- TASK OBJECTIVE:
Pull every line with the word "startup" out of the entries below.

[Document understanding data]
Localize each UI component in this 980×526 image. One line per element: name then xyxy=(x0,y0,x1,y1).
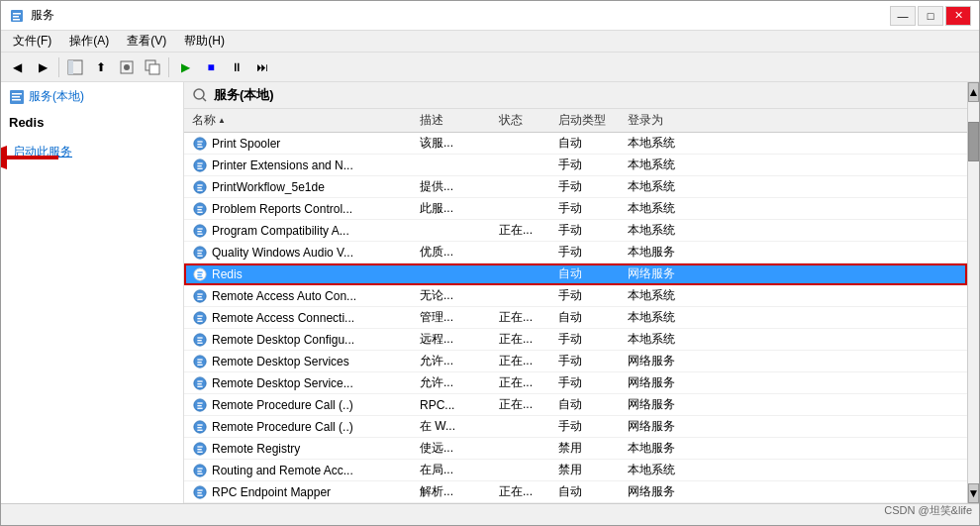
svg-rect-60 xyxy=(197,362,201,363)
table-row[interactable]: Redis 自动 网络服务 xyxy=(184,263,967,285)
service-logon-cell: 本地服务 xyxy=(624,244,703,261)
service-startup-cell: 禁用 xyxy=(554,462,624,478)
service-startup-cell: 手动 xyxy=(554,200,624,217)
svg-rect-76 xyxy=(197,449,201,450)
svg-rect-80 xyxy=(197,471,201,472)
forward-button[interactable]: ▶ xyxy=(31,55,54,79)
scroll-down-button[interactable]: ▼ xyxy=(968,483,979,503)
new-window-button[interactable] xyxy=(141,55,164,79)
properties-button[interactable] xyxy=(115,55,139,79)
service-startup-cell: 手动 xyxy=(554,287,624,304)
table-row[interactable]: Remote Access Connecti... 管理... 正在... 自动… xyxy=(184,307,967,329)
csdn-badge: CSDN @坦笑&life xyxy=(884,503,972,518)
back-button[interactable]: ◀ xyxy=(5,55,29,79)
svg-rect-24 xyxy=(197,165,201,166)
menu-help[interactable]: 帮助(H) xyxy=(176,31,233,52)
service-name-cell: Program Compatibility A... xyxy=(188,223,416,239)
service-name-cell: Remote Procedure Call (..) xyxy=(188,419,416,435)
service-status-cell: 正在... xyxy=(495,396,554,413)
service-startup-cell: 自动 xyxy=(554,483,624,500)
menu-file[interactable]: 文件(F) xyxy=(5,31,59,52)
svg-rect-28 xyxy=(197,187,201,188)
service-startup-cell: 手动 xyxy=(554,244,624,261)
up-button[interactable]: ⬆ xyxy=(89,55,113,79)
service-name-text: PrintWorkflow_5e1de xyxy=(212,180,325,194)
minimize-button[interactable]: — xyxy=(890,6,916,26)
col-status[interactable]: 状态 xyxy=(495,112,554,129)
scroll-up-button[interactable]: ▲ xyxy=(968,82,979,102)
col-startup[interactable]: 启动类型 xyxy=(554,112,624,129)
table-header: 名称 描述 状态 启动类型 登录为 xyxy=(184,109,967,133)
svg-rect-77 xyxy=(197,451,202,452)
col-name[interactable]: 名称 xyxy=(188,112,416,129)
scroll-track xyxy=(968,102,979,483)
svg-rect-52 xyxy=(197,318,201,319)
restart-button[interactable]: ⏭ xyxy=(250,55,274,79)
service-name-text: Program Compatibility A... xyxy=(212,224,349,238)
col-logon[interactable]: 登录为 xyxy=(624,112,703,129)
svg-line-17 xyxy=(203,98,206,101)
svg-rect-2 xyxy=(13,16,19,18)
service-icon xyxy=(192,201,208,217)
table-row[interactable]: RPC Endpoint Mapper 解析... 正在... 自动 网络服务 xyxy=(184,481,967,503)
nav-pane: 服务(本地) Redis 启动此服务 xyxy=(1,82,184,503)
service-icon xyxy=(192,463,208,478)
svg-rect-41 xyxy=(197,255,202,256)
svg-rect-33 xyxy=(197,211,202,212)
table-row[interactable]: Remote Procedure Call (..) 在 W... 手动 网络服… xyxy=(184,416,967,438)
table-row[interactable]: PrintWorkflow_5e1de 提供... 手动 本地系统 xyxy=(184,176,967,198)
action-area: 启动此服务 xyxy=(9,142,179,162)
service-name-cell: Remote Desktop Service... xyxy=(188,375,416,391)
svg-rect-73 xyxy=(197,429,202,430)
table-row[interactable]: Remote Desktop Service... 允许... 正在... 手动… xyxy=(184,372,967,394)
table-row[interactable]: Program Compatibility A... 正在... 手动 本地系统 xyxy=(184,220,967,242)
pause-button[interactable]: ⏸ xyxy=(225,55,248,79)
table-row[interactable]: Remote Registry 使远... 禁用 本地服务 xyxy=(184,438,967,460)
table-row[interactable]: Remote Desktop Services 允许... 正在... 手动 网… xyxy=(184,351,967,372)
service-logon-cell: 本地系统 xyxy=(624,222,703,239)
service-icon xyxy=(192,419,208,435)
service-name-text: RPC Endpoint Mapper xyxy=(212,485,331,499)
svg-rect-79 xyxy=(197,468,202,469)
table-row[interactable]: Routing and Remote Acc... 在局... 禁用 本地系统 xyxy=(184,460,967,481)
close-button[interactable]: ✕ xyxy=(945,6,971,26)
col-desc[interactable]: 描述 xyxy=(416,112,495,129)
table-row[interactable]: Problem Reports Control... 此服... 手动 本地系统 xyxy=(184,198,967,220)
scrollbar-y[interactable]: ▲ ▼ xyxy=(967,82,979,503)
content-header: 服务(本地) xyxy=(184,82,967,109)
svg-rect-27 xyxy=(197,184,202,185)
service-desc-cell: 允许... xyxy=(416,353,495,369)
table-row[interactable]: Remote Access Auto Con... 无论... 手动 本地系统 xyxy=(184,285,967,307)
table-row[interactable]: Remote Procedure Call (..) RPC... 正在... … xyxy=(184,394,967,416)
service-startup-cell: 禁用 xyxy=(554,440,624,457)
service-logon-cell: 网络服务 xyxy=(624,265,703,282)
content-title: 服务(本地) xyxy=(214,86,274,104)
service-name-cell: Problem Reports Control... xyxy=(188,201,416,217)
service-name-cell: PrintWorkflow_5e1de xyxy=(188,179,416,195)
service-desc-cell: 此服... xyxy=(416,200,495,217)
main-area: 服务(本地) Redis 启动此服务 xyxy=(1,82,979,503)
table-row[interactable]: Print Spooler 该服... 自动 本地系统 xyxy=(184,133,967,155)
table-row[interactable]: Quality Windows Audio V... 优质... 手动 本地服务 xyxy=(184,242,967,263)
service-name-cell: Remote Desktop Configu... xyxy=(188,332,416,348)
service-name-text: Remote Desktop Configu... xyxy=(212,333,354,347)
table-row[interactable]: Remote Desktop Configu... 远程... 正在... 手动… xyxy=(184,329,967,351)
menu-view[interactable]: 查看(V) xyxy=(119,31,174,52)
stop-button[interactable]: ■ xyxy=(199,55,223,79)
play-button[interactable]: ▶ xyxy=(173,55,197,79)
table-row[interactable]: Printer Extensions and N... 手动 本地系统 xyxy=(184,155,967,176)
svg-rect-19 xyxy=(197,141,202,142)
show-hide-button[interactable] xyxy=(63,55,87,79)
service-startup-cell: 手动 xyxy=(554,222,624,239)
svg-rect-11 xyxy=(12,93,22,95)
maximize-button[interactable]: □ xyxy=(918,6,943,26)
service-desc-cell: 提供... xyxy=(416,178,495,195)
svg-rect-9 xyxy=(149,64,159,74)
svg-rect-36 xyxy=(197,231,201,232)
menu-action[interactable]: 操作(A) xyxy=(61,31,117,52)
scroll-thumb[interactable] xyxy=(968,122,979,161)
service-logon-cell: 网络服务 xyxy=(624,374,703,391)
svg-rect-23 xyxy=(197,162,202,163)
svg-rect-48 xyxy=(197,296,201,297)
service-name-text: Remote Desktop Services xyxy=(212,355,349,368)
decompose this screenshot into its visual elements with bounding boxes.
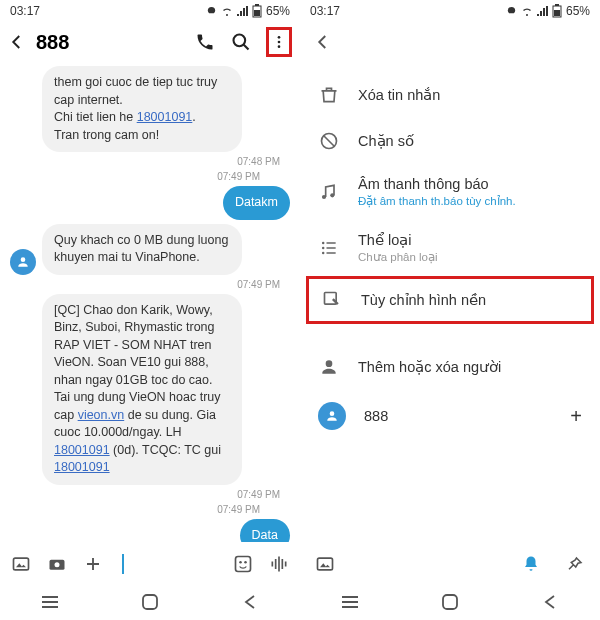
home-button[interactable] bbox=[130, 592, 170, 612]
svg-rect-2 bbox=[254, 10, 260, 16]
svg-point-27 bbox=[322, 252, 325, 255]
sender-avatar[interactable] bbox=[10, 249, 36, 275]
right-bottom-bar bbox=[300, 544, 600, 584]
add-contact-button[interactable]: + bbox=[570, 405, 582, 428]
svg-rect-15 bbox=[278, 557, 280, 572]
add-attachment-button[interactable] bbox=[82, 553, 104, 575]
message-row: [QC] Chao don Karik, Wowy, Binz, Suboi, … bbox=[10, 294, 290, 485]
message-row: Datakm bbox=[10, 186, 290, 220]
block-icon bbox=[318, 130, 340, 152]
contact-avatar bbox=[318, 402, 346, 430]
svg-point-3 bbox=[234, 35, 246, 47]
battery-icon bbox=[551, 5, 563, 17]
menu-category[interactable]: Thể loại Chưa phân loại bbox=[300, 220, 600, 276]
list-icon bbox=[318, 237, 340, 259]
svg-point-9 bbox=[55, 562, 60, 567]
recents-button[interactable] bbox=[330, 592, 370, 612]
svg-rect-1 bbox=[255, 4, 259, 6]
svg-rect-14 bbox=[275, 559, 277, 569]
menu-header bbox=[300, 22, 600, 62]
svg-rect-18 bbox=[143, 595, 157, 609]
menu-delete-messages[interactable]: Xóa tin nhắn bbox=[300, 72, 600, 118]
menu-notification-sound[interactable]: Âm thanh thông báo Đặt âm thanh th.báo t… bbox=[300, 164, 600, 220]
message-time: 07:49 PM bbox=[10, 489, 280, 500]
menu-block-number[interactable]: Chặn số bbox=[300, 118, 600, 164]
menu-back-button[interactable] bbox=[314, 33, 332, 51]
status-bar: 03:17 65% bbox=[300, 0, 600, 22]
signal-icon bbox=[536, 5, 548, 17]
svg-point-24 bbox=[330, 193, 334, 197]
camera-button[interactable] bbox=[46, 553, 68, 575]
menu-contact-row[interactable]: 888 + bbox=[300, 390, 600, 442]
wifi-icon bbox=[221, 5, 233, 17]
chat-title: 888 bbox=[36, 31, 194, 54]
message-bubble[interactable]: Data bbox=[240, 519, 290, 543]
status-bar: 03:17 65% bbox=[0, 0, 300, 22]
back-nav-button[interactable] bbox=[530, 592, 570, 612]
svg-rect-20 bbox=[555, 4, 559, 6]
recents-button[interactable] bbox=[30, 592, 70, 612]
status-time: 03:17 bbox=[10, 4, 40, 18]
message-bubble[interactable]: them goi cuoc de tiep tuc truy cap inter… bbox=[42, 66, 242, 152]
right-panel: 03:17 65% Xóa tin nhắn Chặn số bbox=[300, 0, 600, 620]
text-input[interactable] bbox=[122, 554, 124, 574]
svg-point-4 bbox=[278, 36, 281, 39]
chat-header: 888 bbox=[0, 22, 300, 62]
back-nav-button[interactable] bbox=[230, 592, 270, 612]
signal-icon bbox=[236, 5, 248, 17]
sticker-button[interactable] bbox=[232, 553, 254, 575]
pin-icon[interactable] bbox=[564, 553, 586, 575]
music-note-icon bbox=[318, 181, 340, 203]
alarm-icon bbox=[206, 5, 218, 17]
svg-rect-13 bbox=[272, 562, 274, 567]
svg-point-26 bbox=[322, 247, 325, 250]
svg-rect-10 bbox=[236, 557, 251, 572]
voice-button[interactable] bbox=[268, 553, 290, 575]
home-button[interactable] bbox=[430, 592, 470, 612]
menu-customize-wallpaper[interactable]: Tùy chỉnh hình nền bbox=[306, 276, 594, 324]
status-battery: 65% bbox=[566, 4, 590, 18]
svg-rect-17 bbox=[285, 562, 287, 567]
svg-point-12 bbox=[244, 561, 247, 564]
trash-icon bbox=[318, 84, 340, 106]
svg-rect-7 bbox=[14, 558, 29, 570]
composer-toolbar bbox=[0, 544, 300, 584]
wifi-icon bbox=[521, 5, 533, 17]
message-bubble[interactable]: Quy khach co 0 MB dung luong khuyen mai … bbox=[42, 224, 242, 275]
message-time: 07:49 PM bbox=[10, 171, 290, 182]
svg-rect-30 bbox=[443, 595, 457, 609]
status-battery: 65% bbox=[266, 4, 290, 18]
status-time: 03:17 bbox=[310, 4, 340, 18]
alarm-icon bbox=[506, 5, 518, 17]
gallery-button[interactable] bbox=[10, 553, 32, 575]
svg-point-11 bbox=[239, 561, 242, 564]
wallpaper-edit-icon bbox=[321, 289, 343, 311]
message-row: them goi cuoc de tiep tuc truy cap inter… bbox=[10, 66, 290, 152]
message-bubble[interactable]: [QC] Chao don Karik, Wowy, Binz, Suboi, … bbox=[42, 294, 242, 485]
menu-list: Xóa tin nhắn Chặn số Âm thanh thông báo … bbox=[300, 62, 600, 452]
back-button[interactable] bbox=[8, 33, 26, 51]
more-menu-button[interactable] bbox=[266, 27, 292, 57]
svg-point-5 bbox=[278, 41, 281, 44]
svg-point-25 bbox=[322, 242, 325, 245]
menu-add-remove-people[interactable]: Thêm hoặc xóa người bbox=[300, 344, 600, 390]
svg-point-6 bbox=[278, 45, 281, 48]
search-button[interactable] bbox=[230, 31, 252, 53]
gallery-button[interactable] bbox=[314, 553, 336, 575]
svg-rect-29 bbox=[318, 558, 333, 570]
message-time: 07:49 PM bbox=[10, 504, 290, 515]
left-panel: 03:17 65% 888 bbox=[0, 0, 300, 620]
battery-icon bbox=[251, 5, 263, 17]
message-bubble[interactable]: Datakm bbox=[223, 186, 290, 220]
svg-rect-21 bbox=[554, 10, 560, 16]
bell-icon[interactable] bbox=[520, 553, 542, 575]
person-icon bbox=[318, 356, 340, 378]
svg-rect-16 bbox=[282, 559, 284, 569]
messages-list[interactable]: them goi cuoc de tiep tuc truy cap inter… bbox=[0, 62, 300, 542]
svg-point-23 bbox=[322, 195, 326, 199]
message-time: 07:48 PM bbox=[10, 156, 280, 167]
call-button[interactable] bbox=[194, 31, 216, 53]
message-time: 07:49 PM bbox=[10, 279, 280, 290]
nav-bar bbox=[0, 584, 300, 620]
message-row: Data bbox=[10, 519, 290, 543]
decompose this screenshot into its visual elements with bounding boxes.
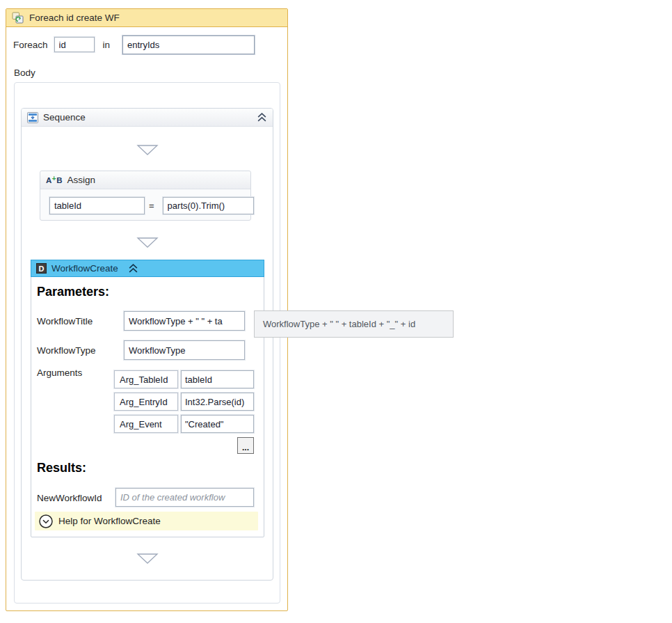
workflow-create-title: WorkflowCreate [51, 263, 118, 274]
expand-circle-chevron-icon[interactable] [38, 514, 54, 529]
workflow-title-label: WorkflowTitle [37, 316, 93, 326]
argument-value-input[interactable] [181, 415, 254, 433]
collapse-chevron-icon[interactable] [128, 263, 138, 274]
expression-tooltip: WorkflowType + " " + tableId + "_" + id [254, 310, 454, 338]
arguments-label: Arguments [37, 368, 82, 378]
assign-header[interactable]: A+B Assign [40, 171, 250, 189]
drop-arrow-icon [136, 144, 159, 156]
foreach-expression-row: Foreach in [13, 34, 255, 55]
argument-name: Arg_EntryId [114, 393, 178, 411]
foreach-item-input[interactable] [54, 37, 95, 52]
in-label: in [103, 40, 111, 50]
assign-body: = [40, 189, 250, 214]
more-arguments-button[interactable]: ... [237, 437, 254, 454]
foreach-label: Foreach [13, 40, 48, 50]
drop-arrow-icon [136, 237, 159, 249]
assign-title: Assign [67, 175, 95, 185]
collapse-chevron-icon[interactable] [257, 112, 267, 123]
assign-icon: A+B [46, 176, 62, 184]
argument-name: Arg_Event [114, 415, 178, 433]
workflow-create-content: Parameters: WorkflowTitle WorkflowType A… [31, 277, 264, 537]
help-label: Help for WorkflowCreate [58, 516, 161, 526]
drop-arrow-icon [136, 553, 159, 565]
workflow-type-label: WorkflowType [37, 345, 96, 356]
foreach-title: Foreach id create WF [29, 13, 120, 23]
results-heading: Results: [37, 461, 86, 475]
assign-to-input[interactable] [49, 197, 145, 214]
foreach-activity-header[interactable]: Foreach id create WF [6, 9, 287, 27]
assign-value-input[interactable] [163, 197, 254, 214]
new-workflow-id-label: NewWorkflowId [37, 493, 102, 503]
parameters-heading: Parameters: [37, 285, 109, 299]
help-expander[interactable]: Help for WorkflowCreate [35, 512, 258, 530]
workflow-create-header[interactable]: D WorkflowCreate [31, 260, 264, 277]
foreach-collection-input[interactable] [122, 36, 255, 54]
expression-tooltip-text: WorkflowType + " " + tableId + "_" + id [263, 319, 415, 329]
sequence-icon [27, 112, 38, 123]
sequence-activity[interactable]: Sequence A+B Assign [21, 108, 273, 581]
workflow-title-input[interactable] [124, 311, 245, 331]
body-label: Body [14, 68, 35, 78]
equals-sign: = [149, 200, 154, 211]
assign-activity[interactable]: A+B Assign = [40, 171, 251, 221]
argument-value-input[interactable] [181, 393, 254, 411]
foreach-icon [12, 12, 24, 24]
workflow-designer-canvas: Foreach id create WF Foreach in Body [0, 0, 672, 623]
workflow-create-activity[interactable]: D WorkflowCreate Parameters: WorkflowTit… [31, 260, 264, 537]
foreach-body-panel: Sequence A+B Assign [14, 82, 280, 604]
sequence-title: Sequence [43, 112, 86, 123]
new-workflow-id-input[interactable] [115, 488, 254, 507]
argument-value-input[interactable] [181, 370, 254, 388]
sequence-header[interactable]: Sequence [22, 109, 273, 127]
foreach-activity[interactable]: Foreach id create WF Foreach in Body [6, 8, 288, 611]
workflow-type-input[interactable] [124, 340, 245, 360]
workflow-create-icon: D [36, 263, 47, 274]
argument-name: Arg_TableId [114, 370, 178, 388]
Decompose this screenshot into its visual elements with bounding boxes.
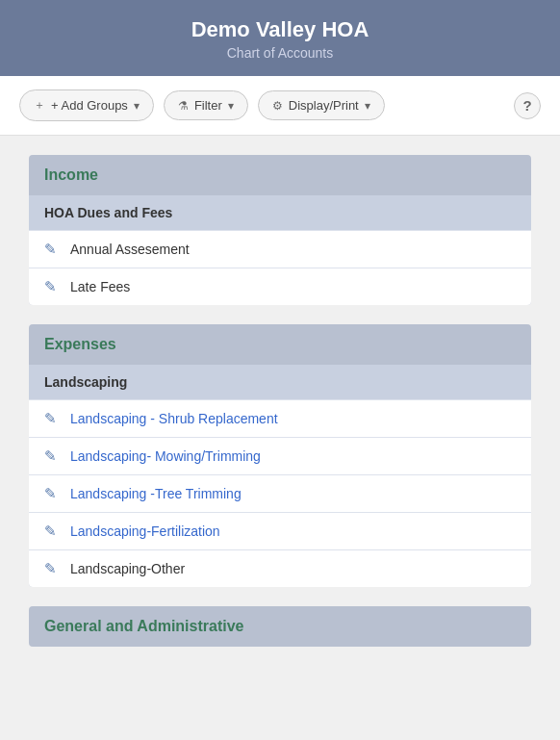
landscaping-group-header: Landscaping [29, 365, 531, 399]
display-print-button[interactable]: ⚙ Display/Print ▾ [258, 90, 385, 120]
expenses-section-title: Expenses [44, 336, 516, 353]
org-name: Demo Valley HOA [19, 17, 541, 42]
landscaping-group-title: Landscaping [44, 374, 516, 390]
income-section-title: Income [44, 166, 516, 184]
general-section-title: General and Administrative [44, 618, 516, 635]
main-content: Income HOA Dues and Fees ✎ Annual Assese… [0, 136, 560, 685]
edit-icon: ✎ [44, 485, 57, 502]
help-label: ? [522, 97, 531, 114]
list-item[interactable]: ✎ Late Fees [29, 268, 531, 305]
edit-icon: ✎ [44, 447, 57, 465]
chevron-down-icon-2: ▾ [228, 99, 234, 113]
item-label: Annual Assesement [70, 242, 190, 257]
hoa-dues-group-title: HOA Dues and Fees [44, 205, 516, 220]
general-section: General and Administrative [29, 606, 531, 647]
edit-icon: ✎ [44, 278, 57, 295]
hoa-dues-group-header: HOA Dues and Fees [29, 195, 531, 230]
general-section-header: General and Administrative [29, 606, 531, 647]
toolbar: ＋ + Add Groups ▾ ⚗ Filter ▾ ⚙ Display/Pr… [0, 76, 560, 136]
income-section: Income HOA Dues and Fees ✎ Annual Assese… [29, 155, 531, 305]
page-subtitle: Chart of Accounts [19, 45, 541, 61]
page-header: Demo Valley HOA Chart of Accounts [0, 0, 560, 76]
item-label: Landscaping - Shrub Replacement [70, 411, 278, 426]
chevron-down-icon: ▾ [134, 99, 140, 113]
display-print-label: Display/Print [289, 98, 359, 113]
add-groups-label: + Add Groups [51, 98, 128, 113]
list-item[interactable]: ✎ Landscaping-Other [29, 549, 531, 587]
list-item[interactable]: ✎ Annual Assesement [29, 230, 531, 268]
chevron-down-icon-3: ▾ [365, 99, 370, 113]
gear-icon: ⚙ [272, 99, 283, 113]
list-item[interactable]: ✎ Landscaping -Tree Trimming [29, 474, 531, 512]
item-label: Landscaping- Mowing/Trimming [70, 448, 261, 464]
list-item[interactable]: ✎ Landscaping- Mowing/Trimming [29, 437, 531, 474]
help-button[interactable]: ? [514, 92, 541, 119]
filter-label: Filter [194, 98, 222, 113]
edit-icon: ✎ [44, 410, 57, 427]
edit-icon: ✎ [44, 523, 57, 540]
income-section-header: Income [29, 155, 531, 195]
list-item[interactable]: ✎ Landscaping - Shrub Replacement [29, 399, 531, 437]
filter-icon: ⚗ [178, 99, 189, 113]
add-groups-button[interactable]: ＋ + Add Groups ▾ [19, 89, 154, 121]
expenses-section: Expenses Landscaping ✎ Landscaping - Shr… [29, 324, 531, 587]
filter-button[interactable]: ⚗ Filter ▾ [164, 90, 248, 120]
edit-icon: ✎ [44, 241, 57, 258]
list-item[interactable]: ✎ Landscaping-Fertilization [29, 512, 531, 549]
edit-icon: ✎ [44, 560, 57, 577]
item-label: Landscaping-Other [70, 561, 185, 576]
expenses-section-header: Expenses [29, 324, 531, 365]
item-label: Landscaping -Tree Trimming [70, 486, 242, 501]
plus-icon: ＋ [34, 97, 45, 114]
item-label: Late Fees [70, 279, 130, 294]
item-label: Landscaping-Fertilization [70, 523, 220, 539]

- SOLUTION BELOW:
service-startup-cell: 禁用 xyxy=(554,462,624,478)
service-startup-cell: 手动 xyxy=(554,200,624,217)
service-startup-cell: 手动 xyxy=(554,287,624,304)
service-startup-cell: 自动 xyxy=(554,483,624,500)
service-startup-cell: 手动 xyxy=(554,244,624,261)
col-startup[interactable]: 启动类型 xyxy=(554,112,624,129)
service-startup-cell: 禁用 xyxy=(554,440,624,457)
service-startup-cell: 手动 xyxy=(554,222,624,239)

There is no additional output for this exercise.